As a professional- and a self-confessed vegetarian, Payman is keenly aware of how difficult it can to avoid overindulging in our favorite holiday treats time of year . Her encyclopedic knowledge of alternative meal options was on full display at Noble Horizons on Tuesday, December 10.

Nutritional counseling is a vital component of maintaining good health and Mrs.Payman covered a variety of topics ranging from exercise and healthy activities, to of course, how to maintain healthy habits during the holidays. When holiday events fill the calendar and the temperature drops managing time for physical activity can be a challenge. Payman made sure to emphasize to the crowd that physical health can be easily maintained through the simple act of walking. “Ridiculously simple, astonishingly powerful.” Just four hours a week of walking can improve everything from bone strength to your mood.

Of course, no matter how practiced we are in physical motion, it can be difficult for most of us to walk away from the holiday buffet table. To help ease us through holiday temptations and the urge to overindulge, Mrs. Payman shared her Ten Tips for Healthy Holiday Eating, listed below. She also distributed a wealth of helpful materials; please contact Noble's Director of Community Relations to receive your own copies.
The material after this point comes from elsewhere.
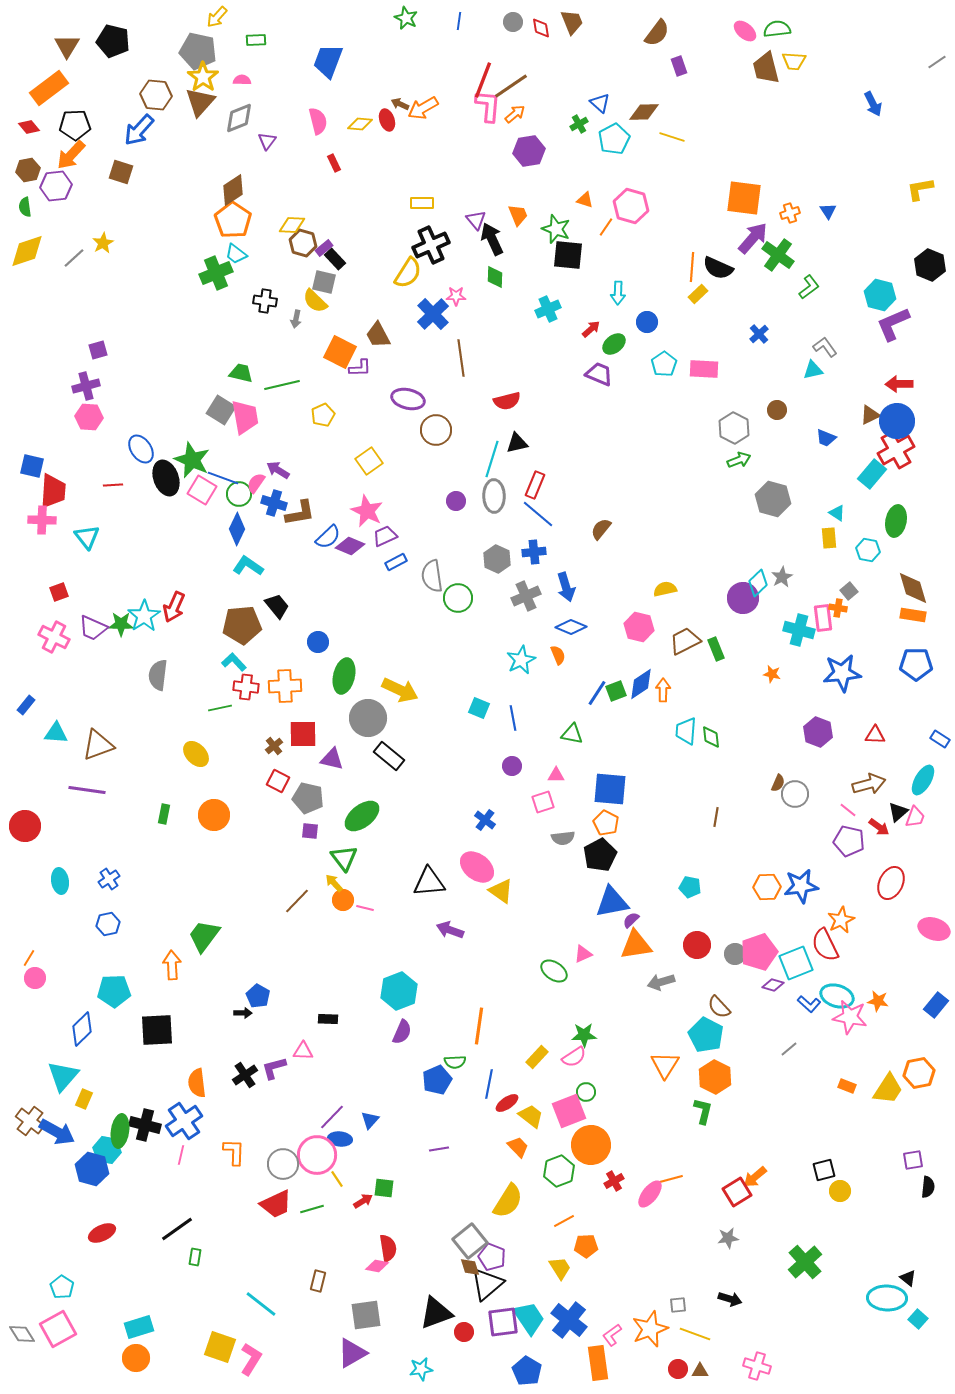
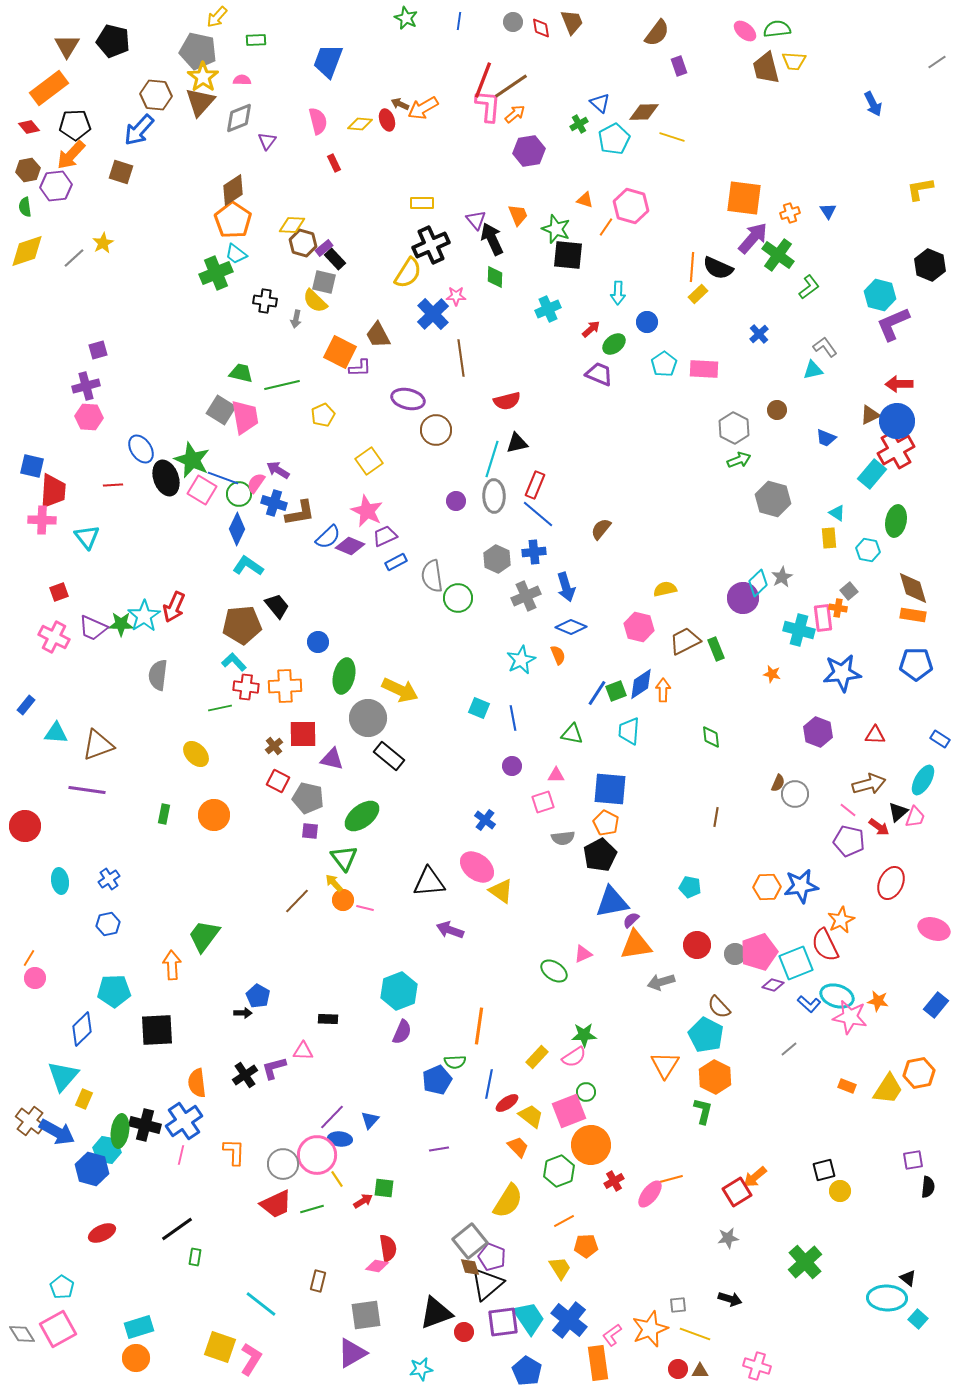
cyan trapezoid at (686, 731): moved 57 px left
  1. Be realistic. Don’t try to lose pounds during the holidays, instead try to maintain your current weight.
  2. Plan time for exercise. Exercise helps relieve holiday stress and renew your energy level. If you exercise regularly, stick to your routine-don't let a busy calendar derail this vitally important habit. Even moderate and daily increase in exercise can help offset increased holiday consumption and burn up a few calories. Try 10 or 15 minute brisk walks twice a day.
  3. Don’t skip meals. Before leaving for a party, eat a light snack like raw vegetables or a piece of fruit to curb your appetite. You will be less tempted to over-indulge.
  4. Survey party buffets before filling your plate. If your favorite holiday foods are indulgent, select moderate portions and include fruits and vegetables to keep your plate balanced.
  5. Eat until you are satisfied, not stuffed. Savor your favorite holiday treats while eating small portions. Sit down, get comfortable, and enjoy.
  6. Be careful with beverages. Alcohol can lessen inhibitions and induce overeating; non-alcoholic beverages can be full calories and sugar.
  7. If you overeat at one meal go light on the next. It takes 500 calories per day (3,500 calories per week) above your normal/maintenance consumption to gain one pound. You will not gain weight from one piece of pie!
  8. Take the focus off the food. Turn candy and cookie-making time into non-edible projects like making wreaths, dough art decorations or a gingerbread house. Plan group activities with family and friends that aren’t all about food. Try serving a holiday meal to the community, playing games or going on a walking tour of decorated homes.
  9. Bring your own healthy dish to a holiday gathering.
  10. Practice Healthy Holiday Cooking. Preparing favorite dishes lower in fat and calories will help promote healthy holiday eating. Incorporate some healthy holiday tips in traditional holiday recipes.